What is Vernacular:
Vernacular originates from a linguistic concept:
A language or dialect used natively to a region or country;
It's of, relating to, or being a nonstandard language or dialect of a place, region, or country.
Language is always evolving.
Vernacular is evolving.
Vernacular is a very contemporary thing and is not as is commonly understood, a thing relegated to the past, to history, or to anthropological studies of the past.
This means that vernacular is a knowledge used locally through time, and gradually becomes a convention that only exists in a specific region. We often identify Vernacular as an architecture category by the building tradition using local materials and construction techniques that they use.

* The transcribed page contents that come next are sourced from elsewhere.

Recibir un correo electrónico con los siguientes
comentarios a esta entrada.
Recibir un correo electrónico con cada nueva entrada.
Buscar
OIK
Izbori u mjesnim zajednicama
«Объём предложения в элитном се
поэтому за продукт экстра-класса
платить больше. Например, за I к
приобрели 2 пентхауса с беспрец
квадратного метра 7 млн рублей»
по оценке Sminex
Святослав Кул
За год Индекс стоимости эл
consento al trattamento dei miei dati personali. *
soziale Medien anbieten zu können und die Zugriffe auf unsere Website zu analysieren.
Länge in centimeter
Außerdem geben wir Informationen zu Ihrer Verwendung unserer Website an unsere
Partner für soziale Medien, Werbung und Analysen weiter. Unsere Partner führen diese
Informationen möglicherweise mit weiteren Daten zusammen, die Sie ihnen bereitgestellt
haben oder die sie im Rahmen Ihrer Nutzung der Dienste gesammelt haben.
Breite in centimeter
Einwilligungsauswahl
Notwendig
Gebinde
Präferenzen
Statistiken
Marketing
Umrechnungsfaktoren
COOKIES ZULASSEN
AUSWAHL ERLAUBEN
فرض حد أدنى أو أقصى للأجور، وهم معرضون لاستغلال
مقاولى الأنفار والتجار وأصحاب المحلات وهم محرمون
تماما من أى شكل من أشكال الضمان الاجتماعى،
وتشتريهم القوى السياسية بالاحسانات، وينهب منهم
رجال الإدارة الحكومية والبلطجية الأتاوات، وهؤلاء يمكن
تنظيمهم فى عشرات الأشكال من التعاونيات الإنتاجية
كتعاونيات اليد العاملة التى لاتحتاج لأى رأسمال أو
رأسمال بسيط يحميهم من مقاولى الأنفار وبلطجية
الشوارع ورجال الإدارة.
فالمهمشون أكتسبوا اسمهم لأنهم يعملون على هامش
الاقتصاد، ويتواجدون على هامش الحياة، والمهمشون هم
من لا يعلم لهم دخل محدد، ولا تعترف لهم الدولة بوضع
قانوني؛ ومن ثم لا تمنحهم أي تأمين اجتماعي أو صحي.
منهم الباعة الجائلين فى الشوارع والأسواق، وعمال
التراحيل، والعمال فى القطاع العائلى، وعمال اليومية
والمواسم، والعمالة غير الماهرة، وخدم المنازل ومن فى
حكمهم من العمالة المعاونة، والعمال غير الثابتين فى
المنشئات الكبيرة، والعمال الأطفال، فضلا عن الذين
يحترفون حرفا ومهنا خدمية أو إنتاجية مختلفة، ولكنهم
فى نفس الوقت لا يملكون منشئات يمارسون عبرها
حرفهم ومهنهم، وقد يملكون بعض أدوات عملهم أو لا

An apparent paradox exists here: Vernacular originates from local and evolves through daily usage. Once we put it into a style category as a conclusion to a specific regional form, the inherent meaning of vernacular as specific, non-standard, everyday, and constantly evolving disappears.
For this reason, in the discussion of vernacular, we shouldn't stand at a specific historical moment to retrace what vernacular is. The truth is that the Vernacular is an ongoing, open, and never-ending process. It carries traditional knowledge from the past, keeps dealing with the most mundane but essential needs, and coexists and evolves with the landscape, climate, and creatures in the site. When I stepped inside the paddy field, walked on the trail of the fishing pond, and joined the trading between fishermen and local restaurants, I found that life always lived vernacularly.
From Limitation to
Specification:
Prior to the urbanization of modern China, when Yakou was isolated from the outside, tools, structures, and buildings were built by local people with limited conditions. Local materials and local building techniques are being used for construction to meet the resources offered by the natural environment or prevent their vulnerability exposure to it.
In this historical period, the limitation created the diversity of vernacular.
For the contemporary vernacular scenario in Yakou, regions are no longer isolated from one another, knowledge, techniques, materials, and resources flow into the local, integrating, replacing, and becoming a part of the local, evolving with local and dealing with the life lives in it. Especially in China, the limitation of construction materials is not the case anymore, they are being produced locally, cheaper, more durable, and easier to assemble or replace. Instead, the old vernacular building becomes a privilege since it requires limited knowledge from “vernacular architecture specialists”.
Since vernacular is still evolving with this irreversible urbanization process, the diversity inherent in vernacular should shift from scarcity of resources to shaping the vernacular specifically.